Il film infatti non è la semplice storia di una ballerina che vuole sfondare. È un thriller psicologico che indaga le angosce, le ossessioni, le paure e i desideri della protagonista. Per realizzare il suo sogno Nina deve superare la sfida lanciata da Thomas Leroy, coreografo del New York City Ballet, che vuole portare sulla scena la versione rimodernata del Lago dei cigni di Čajkovskij: interpretare Odette, il cigno bianco puro e buono, e Odile, il malvagio cigno nero che le ruba l’amore.
Nina con il suo aspetto angelico è un perfetto cigno bianco. Ossessionata dalla tecnica, ha dimenticato però che la danza è fatta anche di passione ed emozioni. Per interpretare il cigno nero dovrà lasciarsi andare e far emergere il suo lato oscuro.

La trasformazione mette a dura prova la sua fragilità psicologica e la situazione si complica quando nella compagnia arriva la nuova ballerina Lily, interpretata da Mila Kunis, passionale e imperfetta, l’ideale cigno nero.
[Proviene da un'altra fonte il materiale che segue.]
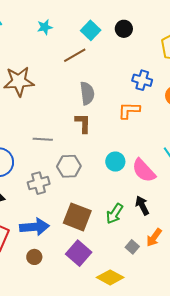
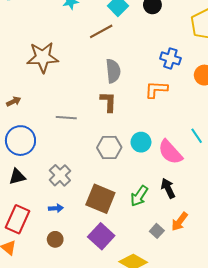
gray hexagon: (69, 166) -> (109, 148), moved
gray cross: (39, 183) -> (60, 175), moved, turned -30
blue arrow: (34, 227) -> (56, 208), size x0.5

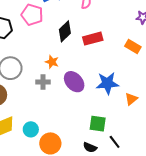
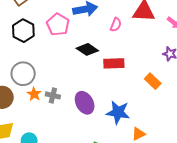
black diamond: (65, 31) -> (87, 49), turned 65
orange star: (52, 62) -> (34, 94), moved

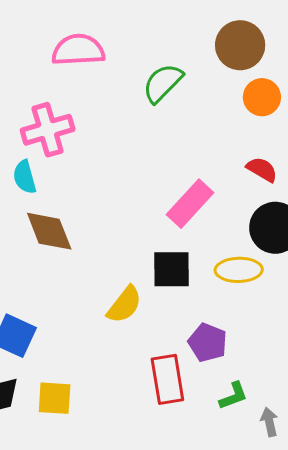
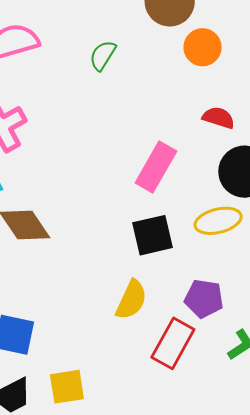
green semicircle: (163, 83) -> (103, 55), size x0.7
yellow semicircle: (124, 305) -> (131, 300), moved
red rectangle: (167, 379) -> (173, 343), turned 51

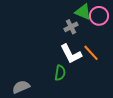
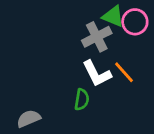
gray cross: (71, 27) -> (97, 37), size x1.5

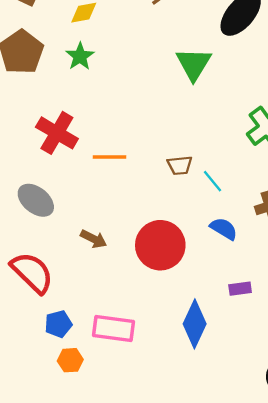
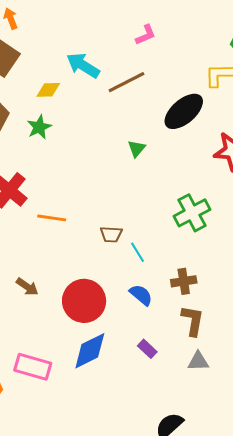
green triangle: (194, 64) -> (137, 149), size x0.6
purple rectangle: (240, 289) -> (147, 349), turned 42
blue diamond: (195, 324) -> (90, 351), moved, turned 30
Nina, ingenua e sessualmente repressa, si sente attratta dalla sua rivale che rappresenta un modello da seguire per vivere una vita normale. La tensione sessuale diventa altissima fino ad esplodere nella sconvolgente scena di sesso lesbico tra le due ballerine: momento liberatorio non solo per la protagonista ma anche per lo spettatore, che però non può non rimanerne turbato. Da lì è un crescendo.
La Portman cambia veste, passando dalla repressa Nina al suo doppio passionale e violento, in modo impeccabile. Nel cast anche un credibile Vincent Cassel nella parte del coreografo Leroy che la spinge ad andare oltre i suoi limiti, e Winona Ryder, che nonostante la breve partecipazione, si fa notare nel ruolo dell’ex-prima ballerina, liquidata senza scrupoli per raggiunti limiti d’età.
 
La rilettura psicologica del balletto più famoso del mondo è giocata tutta sull’idea, certamente non nuova, del doppio, che il regista mostra attraverso gli specchi, l’immagine riflessa e quella dipinta.
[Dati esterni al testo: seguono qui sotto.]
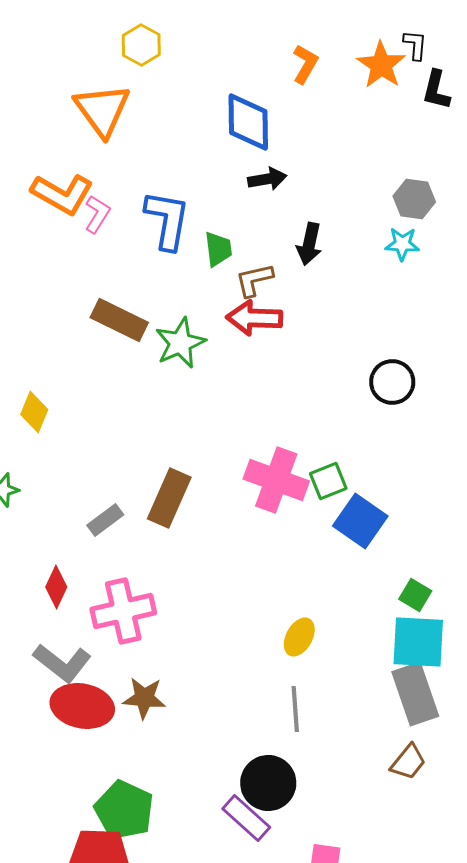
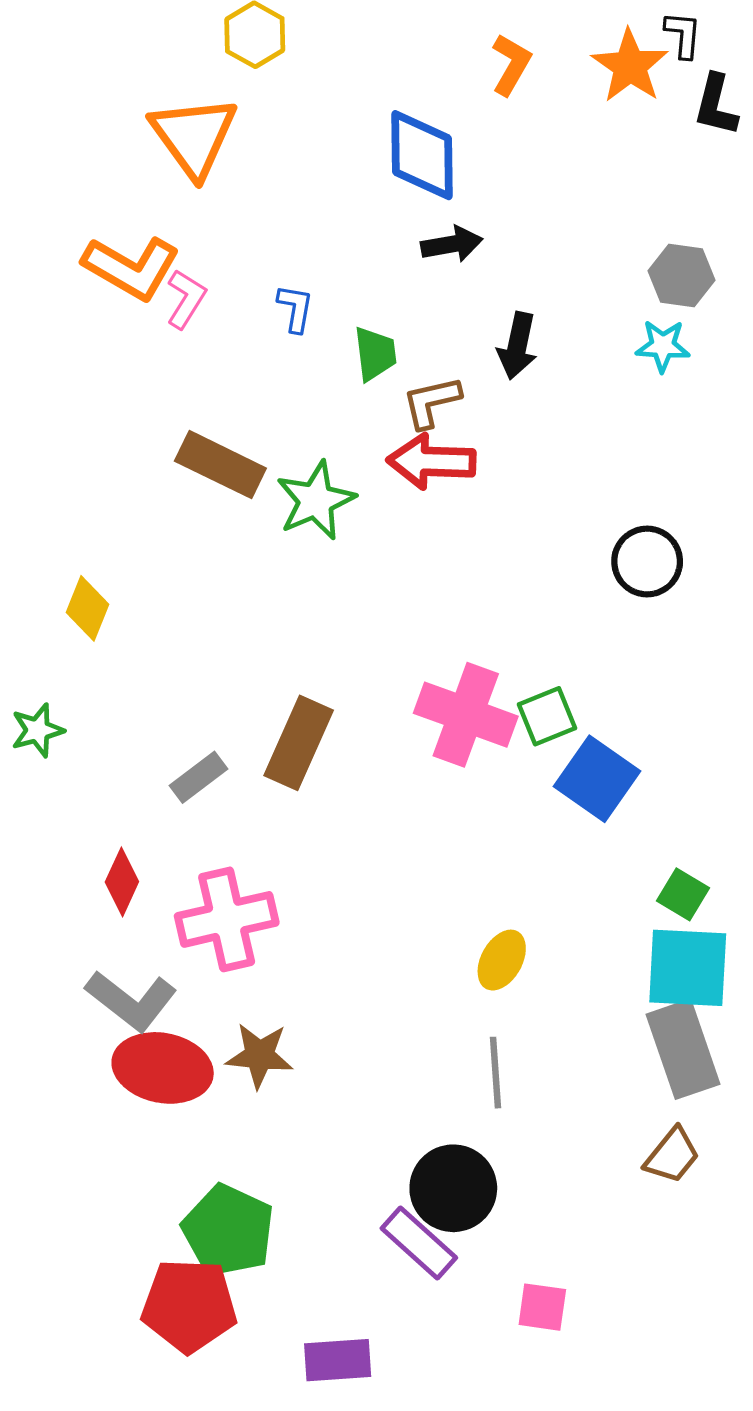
blue L-shape: (167, 220) -> (295, 308), size x0.5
Il trucco, realizzato da Judy Chin, ha una funzione fondamentale. L’evoluzione del personaggio è visibile nel passaggio dal volto acqua e sapone a quello trasformato dal make-up della Portman cigno nero: il contorno occhi è marcato dai colori argento e nero e le pupille, a tratti, diventano rosse per sottolineare il lato diabolico del personaggio.
Come è successo per The Wrestler, anche questa volta Aronofsky fa compiere alla protagonista un notevole lavoro sul proprio fisico e punta su di esso l’occhio, ma anche le orecchie, dello spettatore. Il corpo della ballerina con i suoi graffi e le ferite è come un foglio su cui prendono forma le ossessioni, le angosce e i dolori dell’anima di Nina. La tensione è alimentata dai minimi suoni del suo corpo – lo scricchiolio delle ossa, il respiro, lo sfregamento delle punte delle scarpe da danza sul parquet. Dalle aggressioni che il corpo subisce e dalle allucinazioni violente della protagonista nascono i non pochi momenti di horror.
 
Realtà e immaginazione si fondono davanti allo spettatore che si perde assieme alla ballerina dentro la sua mente e le sue fissazioni, tanto che è costretto, non solo a chiedersi se quello che sta succedendo sia finzione o verità, ma anche a restare nel dubbio. Più che discernere tra allucinazioni e realtà, ciò che conta, però, è percepire la stessa angoscia di Nina e il turbamento causato dall’esplosione del suo lato oscuro. Il regista esagera nel mischiare e confondere le carte, ma si fa perdonare con la scena finale: un crescendo, accompagnato dalla meravigliosa colonna sonora dell’opera di Čajkovskij,  in cui è condensato tutto il senso del film. La trasformazione si compie in una scena perfetta.
 
Il Cigno nero di Aronofsky fa l’effetto di un pugno allo stomaco. Si può pensare che sia un bel film ma non avere mai più la voglia di rivederlo. Una cosa è certa, però, la Portman è davvero da Oscar e, se si è preparati psicologicamente, almeno una volta vale la pena vederlo.